[[ Listed records, beginning ]]

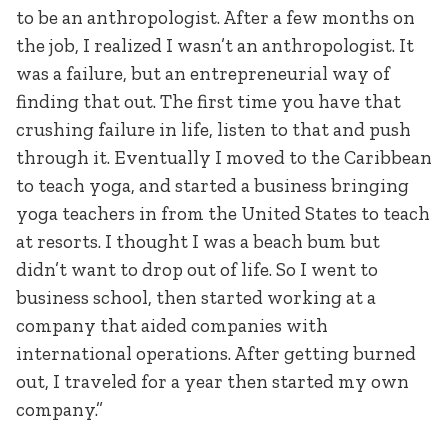
to be an anthropologist. After a few months on
the job, I realized I wasn’t an anthropologist. It
was a failure, but an entrepreneurial way of
finding that out. The first time you have that
crushing failure in life, listen to that and push
through it. Eventually I moved to the Caribbean
to teach yoga, and started a business bringing
yoga teachers in from the United States to teach
at resorts. I thought I was a beach bum but
didn’t want to drop out of life. So I went to
business school, then started working at a
company that aided companies with
international operations. After getting burned
out, I traveled for a year then started my own
company.”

[[ Listed records, end ]]

▶ **To do**: From the entries above, collect every line with the string "that" in it.

▶ **Answer area**:
finding that out. The first time you have that
crushing failure in life, listen to that and push
company that aided companies with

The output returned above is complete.